Reproduce, please, only the lines from the first line below to the line containing "The height and", inclusive.

[Stored data]
------------------------
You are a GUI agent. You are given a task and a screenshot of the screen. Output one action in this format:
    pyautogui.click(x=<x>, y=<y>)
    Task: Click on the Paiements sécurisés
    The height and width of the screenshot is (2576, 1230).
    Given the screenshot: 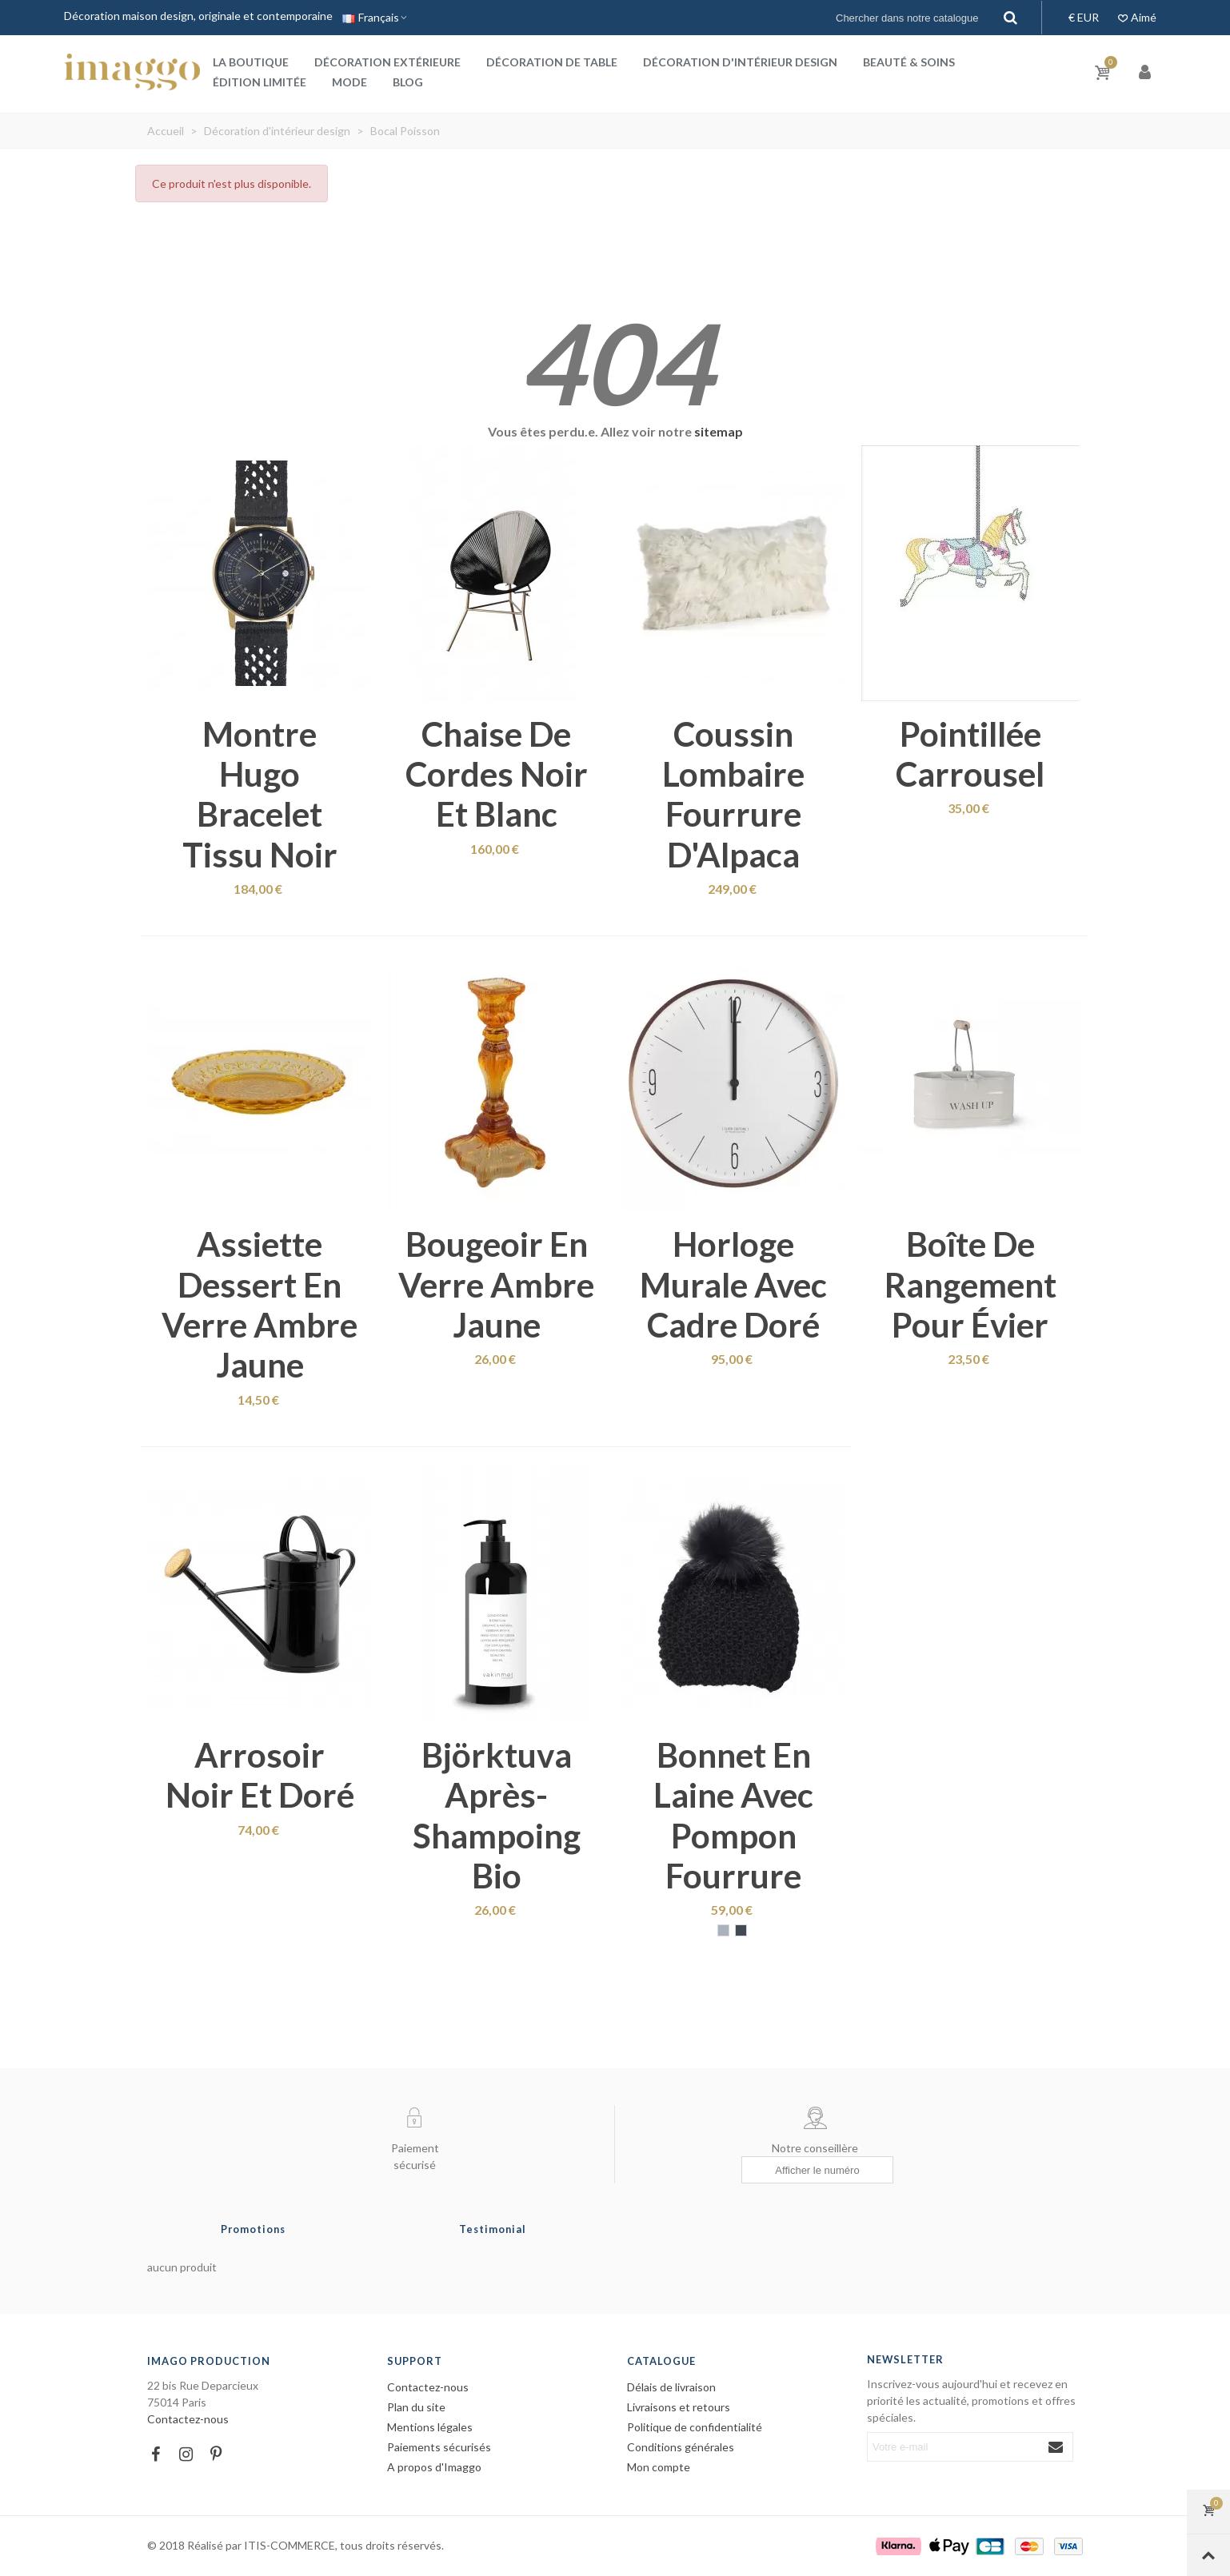 What is the action you would take?
    pyautogui.click(x=439, y=2447)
------------------------
> **RESPONSE TO THIS EXERCISE**:
You are a GUI agent. You are given a task and a screenshot of the screen. Output one action in this format:
    pyautogui.click(x=<x>, y=<y>)
    Task: Click on the Paiements sécurisés
    The height and width of the screenshot is (2576, 1230).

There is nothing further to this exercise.